Torino: Denunciato per un romanzo

aggiornamento agosto 2021

Il compagno è stato condannato a un anno e mezzo di sorveglianza speciale anche se, pilatescamente, il romanzo non è stato considerato autobiobrafico (però atto a incitare a commettere reati si). La nostra piena solidarietà

11 aprile 2021 Sembravano storie da magistratura borbonica o pontificia, ma vista la location sarebbe meglio dire  sabauda. Accade invece oggi 2021. La magistratura torinese ha chiesto l’applicazione di due anni di sorveglianza speciale per il militante libertario Marco Boba. La colpa ? E’ autore del romanzo Io non sono come voi,  Eris edizioni, pubblicato nel lontano 2015 (risulta esaurito alla casa editrice).

La colpa ? una frase del protagonista del romanzo:

«Io odio. Dentro di me c’è solo voglia di distruggere, le mie sono pulsioni nichiliste. Per la società, per il sistema, sono un violento, ma ti assicuro che per indole sono una persona tendenzialmente tranquilla, la mia violenza è un centesimo rispetto alla violenza quotidiana che subisco, che subisci tu o gli altri miliardi di persone su questo pianeta».

Riportiamo di seguito il comunicato della casa editrice (datato 6 aprile 2021):

“Giovedì 1 aprile è successa una cosa molto grave, e prima di parlarvene abbiamo voluto prenderci qualche giorno per riflettere. Scusate la lunghezza, ma in certi casi ogni parola è importante.

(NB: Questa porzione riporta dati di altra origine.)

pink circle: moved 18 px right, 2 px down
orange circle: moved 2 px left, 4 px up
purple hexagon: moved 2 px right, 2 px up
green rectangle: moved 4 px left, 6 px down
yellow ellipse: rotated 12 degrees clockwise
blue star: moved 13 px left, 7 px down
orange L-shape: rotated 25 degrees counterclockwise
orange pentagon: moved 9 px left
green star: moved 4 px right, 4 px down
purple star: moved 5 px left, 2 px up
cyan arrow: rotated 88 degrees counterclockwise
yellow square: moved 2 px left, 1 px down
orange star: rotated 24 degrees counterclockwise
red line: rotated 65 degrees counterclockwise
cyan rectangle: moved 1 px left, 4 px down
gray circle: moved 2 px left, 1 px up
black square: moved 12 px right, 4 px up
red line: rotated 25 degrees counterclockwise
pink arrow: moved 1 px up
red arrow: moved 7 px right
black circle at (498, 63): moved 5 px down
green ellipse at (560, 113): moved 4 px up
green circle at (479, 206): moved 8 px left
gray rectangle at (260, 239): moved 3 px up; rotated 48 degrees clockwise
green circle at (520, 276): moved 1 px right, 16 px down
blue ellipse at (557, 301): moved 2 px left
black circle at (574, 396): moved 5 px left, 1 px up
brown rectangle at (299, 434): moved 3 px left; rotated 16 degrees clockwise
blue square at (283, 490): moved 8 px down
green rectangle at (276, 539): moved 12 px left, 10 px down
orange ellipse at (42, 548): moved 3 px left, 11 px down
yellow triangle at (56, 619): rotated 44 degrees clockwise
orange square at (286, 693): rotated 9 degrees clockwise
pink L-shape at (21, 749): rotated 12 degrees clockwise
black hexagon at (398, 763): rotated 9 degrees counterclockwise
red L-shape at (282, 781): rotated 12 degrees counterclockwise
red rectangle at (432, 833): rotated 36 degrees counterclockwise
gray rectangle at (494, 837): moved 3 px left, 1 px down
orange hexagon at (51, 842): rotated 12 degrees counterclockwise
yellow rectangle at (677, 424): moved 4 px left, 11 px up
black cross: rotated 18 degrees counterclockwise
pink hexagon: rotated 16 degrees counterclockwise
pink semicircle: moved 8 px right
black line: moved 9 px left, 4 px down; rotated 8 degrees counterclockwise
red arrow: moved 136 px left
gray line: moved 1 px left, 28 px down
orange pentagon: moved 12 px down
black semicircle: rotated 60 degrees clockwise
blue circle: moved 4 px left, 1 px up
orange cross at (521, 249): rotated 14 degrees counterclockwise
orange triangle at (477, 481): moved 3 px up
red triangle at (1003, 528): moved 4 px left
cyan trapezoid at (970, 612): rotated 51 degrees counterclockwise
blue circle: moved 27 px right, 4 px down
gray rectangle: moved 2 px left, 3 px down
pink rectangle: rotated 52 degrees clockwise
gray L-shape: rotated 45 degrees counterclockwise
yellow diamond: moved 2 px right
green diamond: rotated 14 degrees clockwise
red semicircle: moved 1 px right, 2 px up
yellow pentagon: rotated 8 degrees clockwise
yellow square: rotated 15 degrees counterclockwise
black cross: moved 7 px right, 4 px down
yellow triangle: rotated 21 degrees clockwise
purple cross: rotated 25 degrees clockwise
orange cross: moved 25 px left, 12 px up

A un nostro autore, Marco Boba, è stata notificata da parte della Questura e della Procura di Torino una richiesta di sorveglianza speciale. Sino a qua, purtroppo, niente di straordinario. Negli ultimi anni questa misura preventiva molto pesante è stata richiesta e applicata più volte a militant* e attivist* di tutti i movimenti. Per chi non fosse avvezzo, la sorveglianza speciale consiste in un insieme di regole e divieti che vanno a colpire la persona nella propria quotidianità a causa di quella che viene definita “pericolosità sociale”, quindi è un provvedimento che colpisce le persone al di là di uno specifico fatto ma per un “comportamento generale” (se non sapete cos’è potete anche solo consultare Wikipedia).
Quello che noi troviamo davvero pericoloso e allarmante è che all’interno di questa richiesta di sorveglianza speciale sia stato inserito il romanzo -Io non sono come voi- che Marco ha pubblicato con noi nel 2015 come aggravante e/o prova. Anzi, il fulcro di questa prova nello specifico è la frase che noi come editori abbiamo scelto di mettere nel retro di copertina: «Io odio. Dentro di me c’è solo voglia di distruggere, le mie sono pulsioni nichiliste. Per la società, per il sistema, sono un violento, ma ti assicuro che per indole sono una persona tendenzialmente tranquilla, la mia violenza è un centesimo rispetto alla violenza quotidiana che subisco, che subisci tu o gli altri miliardi di persone su questo pianeta.» Una frase che dice il protagonista del libro in un dialogo. Una frase che come sempre estrapoliamo dal romanzo per far capire a chi si ritroverà il libro in mano qual è il cuore della storia, il mood, l’atmosfera, lo stile narrativo.
Parliamo di un romanzo di finzione, con un protagonista di finzione. Il romanzo è scritto in prima persona, al presente, scelta tra l’altro fatta non in origine dall’autore, ma dopo un lungo confronto tra autore ed editore. Editing, normale editing.
Che il romanzo sia di fantasia tra l’altro è dichiarato sin da subito, nella sinossi presente nell’aletta che si discosta totalmente dalla biografia dell’autore e in due pagine esplicative finali.
Non basta lo sfondo, il contesto, l’ambientazione, per decidere che un romanzo è autobiografico. I fatti principali che costituiscono la trama e il motore principale della narrazione sono chiaramente inventati, di finzione.
Ecco, a noi sembra davvero pericoloso che una finzione possa diventare una prova, che il dialogo di un personaggio di un romanzo possa diventare una prova, che le opinioni o le azioni di un personaggio di finzione possano diventare una prova, che una frase scelta dall’editore, per promuovere al meglio un libro, possa diventare un’aggravante e che una questura o una procura si possano occupare di una materia che dovrebbe restare appannaggio di chi fa critica letteraria.
In questi anni più volte si è invocato il reato d’opinione. Dalla vicenda di Erri De Luca, assolto dall’accusa di istigazione a delinquere per essersi espresso a favore dei sabotaggi contro la Tav, alla studentessa accusata di aver partecipato attivamente a delle azioni No Tav solo per aver utilizzato il “noi partecipativo” nella sua tesi di laurea in Antropologia culturale sul movimento stesso.
Ma ci sembra che a questo punto non stia diventando illecito solo avere un’opinione, ma anche il puro e semplice immaginare. Una società in cui non solo si paga per le proprie opinioni, ma addirittura per le opinioni o le azioni dei propri personaggi d’invenzione sarebbe la trama perfetta per un romanzo distopico. Ma per qualcuno, invece, è la realtà, perché sta accadendo.”